Commençons tout d’abord par définir la notion de pouvoir d’achat : c’est la quantité de biens et services que l’on peut  s’acheter avec  un revenu. Il dépend donc de  deux variables : le niveau de revenu et le niveau des prix. En effet, ce qui compte, c’est moins ce que l’on gagne sur sa « fiche de paie » que ce que l’on peut réellement s’acheter avec.  Les pouvoirs publics disposent donc de deux leviers pour agir : les revenus et les prix.

La tentation la plus fréquente pour doper le pouvoir d’achat consiste à augmenter la fiche de paie, notamment en revalorisant les bas salaires. Mais les marges de manœuvre en la matière sont aujourd’hui assez étroites, le SMIC horaire étant déjà en France l’un des plus élevés de l’OCDE. De plus, plusieurs effets pervers risquent de se produire, si le SMIC augmente fortement : les entreprises, notamment dans les secteurs abrités de la concurrence mondiale, répercuteront cette hausse dans le prix de leurs produits, substitueront du capital au travail, voire délocaliseront leur production dans les secteurs à forte intensité en travail non qualifié.

Une autre tentation pour redonner du pouvoir d’achat aux Français est de bloquer les prix temporairement. Ce type de mesure relève à vrai dire de la « politique de l’autruche » : ce n’est pas en bloquant le thermomètre que l’on empêche la température de monter.
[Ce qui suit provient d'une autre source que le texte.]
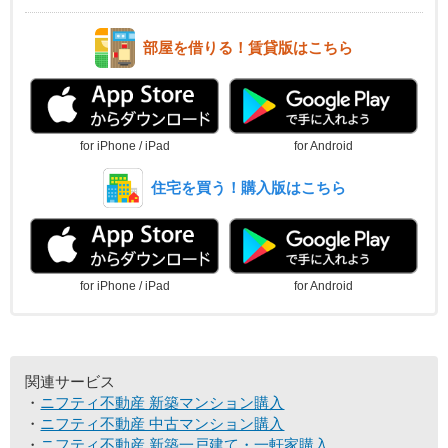
部屋を借りる！賃貸版はこちら
for iPhone / iPad
for Android
住宅を買う！購入版はこちら
for iPhone / iPad
for Android
関連サービス
ニフティ不動産 新築マンション購入
ニフティ不動産 中古マンション購入
ニフティ不動産 新築一戸建て・一軒家購入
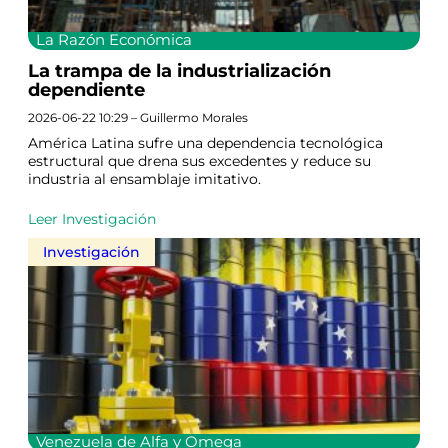
La Razón Económica
La trampa de la industrialización
dependiente
2026-06-22 10:29 – Guillermo Morales
América Latina sufre una dependencia tecnológica
estructural que drena sus excedentes y reduce su
industria al ensamblaje imitativo.
Leer Investigación
Investigación
Venezuela de Alfa y Omega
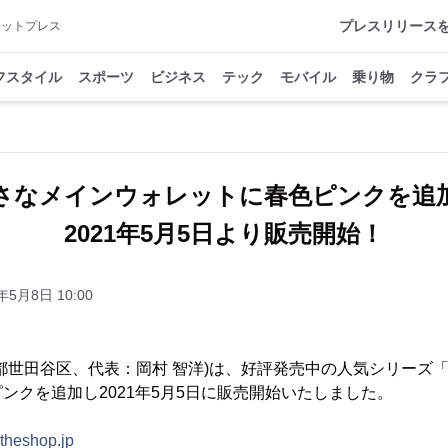
プレスリリース
アットプレス
フスタイル
スポーツ
ビジネス
テック
モバイル
乗り物
クラ
さなメインウォレットに春色ピンクを追
2021年5月5日より販売開始！
年5月8日 10:00
都世田谷区、代表：岡村 智洋)は、好評発売中の人気シリーズ
ンクを追加し2021年5月5日に販売開始いたしました。
e.theshop.jp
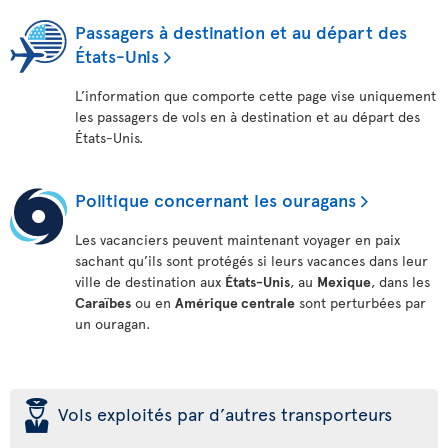
Passagers à destination et au départ des
États-Unis
L’information que comporte cette page vise uniquement
les passagers de vols en à destination et au départ des
États-Unis.
Politique concernant les ouragans
Les vacanciers peuvent maintenant voyager en paix
sachant qu’ils sont protégés si leurs vacances dans leur
ville de destination aux
États-Unis
, au
Mexique
, dans les
Caraïbes
ou en
Amérique centrale
sont perturbées par
un ouragan.
þ
Vols exploités par d’autres transporteurs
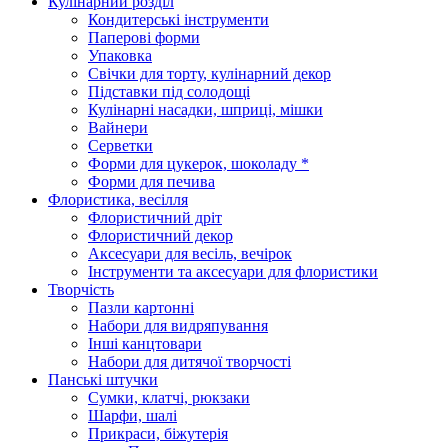
Кулінарний розділ
Кондитерські інструменти
Паперові форми
Упаковка
Свічки для торту, кулінарний декор
Підставки під солодощі
Кулінарні насадки, шприці, мішки
Вайнери
Серветки
Форми для цукерок, шоколаду *
Форми для печива
Флористика, весілля
Флористичний дріт
Флористичний декор
Аксесуари для весіль, вечірок
Інструменти та аксесуари для флористики
Творчість
Пазли картонні
Набори для видряпування
Інші канцтовари
Набори для дитячої творчості
Панські штучки
Сумки, клатчі, рюкзаки
Шарфи, шалі
Прикраси, біжутерія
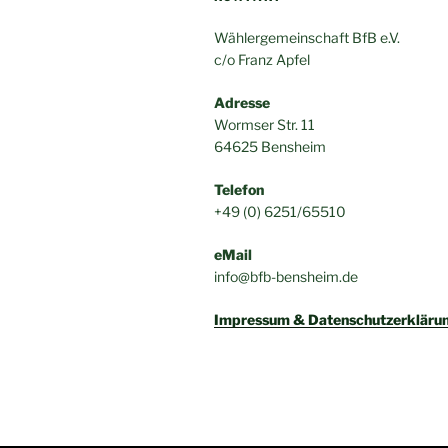
Wählergemeinschaft BfB e.V.
c/o Franz Apfel
Adresse
Wormser Str. 11
64625 Bensheim
Telefon
+49 (0) 6251/65510
eMail
info@bfb-bensheim.de
Impressum & Datenschutzerkläru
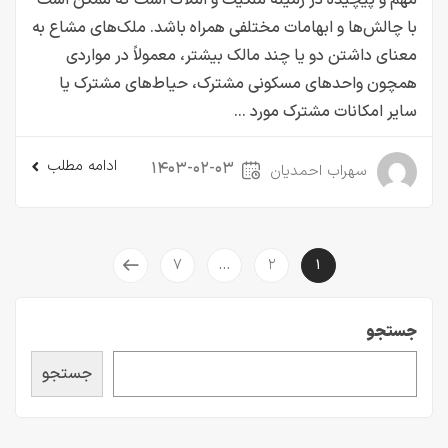
با چالش‌ها و ابهامات مختلفی همراه باشد. ملک‌های مشاع به
معنای داشتن دو یا چند مالک بیشتر، معمولاً در مواردی
همچون واحدهای مسکونی مشترک، حیاط‌های مشترک یا
سایر امکانات مشترک مورد ...
ادامه مطلب
۱۴۰۳-۰۲-۰۳
سهراب احمدیان
۷
۲
…
۱
جستجو
جستجو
Pire encore, le blocage des prix risque d’engendrer plusieurs effets pervers :

  • lorsqu’une entreprise est contrainte sur son prix de vente, elle est tentée de dégrader la qualité du produit pour reconstituer sa marge
  • le blocage des prix est anti-redistributif puisqu’il profite également aux ménages aisés. Il est plus judicieux d’augmenter les revenus de transfert en direction des ménages les plus fragiles ou les plus exposés à la hausse de certains prix comme l’essence
  • le blocage des prix n’étant pas éternel, la sortie du blocage risque d’engendrer un effet de rattrapage. En ce sens, le blocage n’est qu’un moyen de reporter dans le temps –et sur d’autres responsables politiques- le problème, au risque de l’amplifier.

Quelles politiques permettraient d’augmenter durablement le pouvoir d’achat des Français ? La réponse est bien connue de tous les économistes : le meilleur allié du pouvoir d’achat, c’est une croissance plus forte. En effet, un rythme de croissance plus soutenu engendre des revenus supplémentaires, que ce soit au travers de créations d’emplois ou de hausse des rémunérations permises grâce aux gains de productivité.  Mais la croissance ne se décrète pas ! Elle se construit dans la durée, au travers de politiques structurelles  de longue haleine (éducation, investissement dans la recherche-développement, etc).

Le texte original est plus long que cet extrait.